Reproduce the lines of the material exactly, excluding every image.

======== SUPPLIED MATERIAL

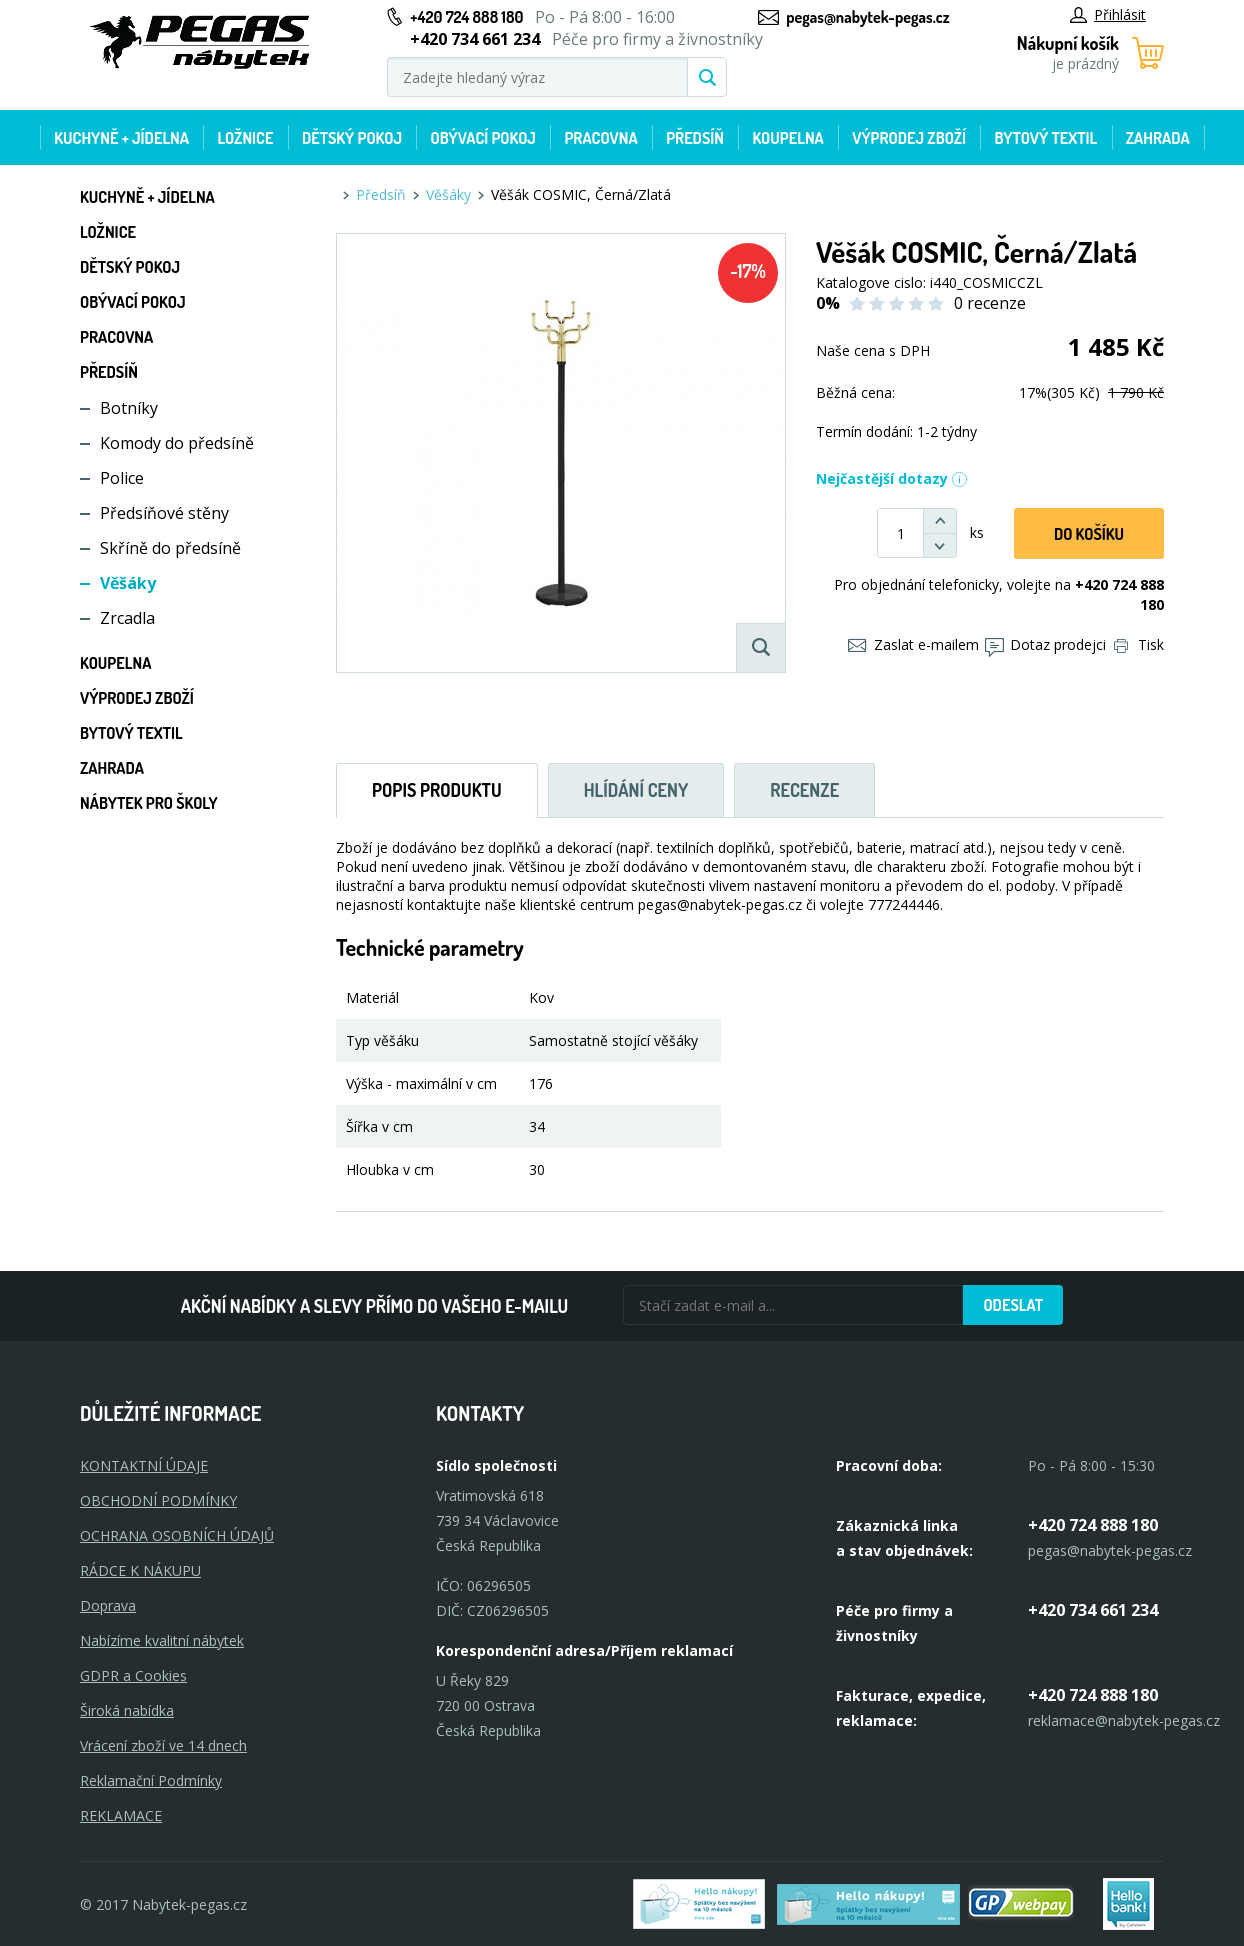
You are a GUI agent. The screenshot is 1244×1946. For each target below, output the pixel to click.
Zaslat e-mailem (913, 644)
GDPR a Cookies (133, 1675)
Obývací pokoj (483, 138)
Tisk (1139, 644)
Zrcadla (127, 618)
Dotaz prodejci (1045, 644)
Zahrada (1158, 138)
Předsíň (695, 138)
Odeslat (1013, 1305)
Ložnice (245, 138)
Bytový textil (1046, 138)
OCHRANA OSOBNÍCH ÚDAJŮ (177, 1535)
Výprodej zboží (909, 138)
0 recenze (990, 303)
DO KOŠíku (1089, 534)
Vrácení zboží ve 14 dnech (163, 1745)
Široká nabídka (127, 1710)
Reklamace (121, 1815)
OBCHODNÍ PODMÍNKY (158, 1500)
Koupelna (787, 138)
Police (122, 478)
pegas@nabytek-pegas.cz (867, 17)
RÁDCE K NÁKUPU (140, 1570)
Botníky (129, 408)
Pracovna (600, 138)
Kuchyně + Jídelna (121, 138)
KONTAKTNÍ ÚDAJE (144, 1465)
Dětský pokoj (352, 138)
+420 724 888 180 (466, 17)
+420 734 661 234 (1093, 1610)
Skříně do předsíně (170, 548)
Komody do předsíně (177, 443)
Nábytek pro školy (149, 803)
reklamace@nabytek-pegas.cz (1124, 1720)
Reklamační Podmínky (151, 1780)
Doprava (108, 1605)
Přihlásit (1108, 14)
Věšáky (128, 583)
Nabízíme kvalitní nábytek (162, 1640)
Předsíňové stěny (164, 513)
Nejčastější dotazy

================

- **ANSWER TO THE EXERCISE**
You are a GUI agent. The screenshot is 1244×1946. For each target below, output the pixel to click.
Zaslat e-mailem (913, 644)
GDPR a Cookies (133, 1675)
Obývací pokoj (483, 138)
Tisk (1139, 644)
Zrcadla (127, 618)
Dotaz prodejci (1045, 644)
Zahrada (1158, 138)
Předsíň (695, 138)
Odeslat (1013, 1305)
Ložnice (245, 138)
Bytový textil (1046, 138)
OCHRANA OSOBNÍCH ÚDAJŮ (177, 1535)
Výprodej zboží (909, 138)
0 recenze (990, 303)
DO KOŠíku (1089, 534)
Vrácení zboží ve 14 dnech (163, 1745)
Široká nabídka (127, 1710)
Reklamace (121, 1815)
OBCHODNÍ PODMÍNKY (158, 1500)
Koupelna (787, 138)
Police (122, 478)
pegas@nabytek-pegas.cz (867, 17)
RÁDCE K NÁKUPU (140, 1570)
Botníky (129, 408)
Pracovna (600, 138)
Kuchyně + Jídelna (121, 138)
KONTAKTNÍ ÚDAJE (144, 1465)
Dětský pokoj (352, 138)
+420 724 888 180 (466, 17)
+420 734 661 234 (1093, 1610)
Skříně do předsíně (170, 548)
Komody do předsíně (177, 443)
Nábytek pro školy (149, 803)
reklamace@nabytek-pegas.cz (1124, 1720)
Reklamační Podmínky (151, 1780)
Doprava (108, 1605)
Přihlásit (1108, 14)
Věšáky (128, 583)
Nabízíme kvalitní nábytek (162, 1640)
Předsíňové stěny (164, 513)
Nejčastější dotazy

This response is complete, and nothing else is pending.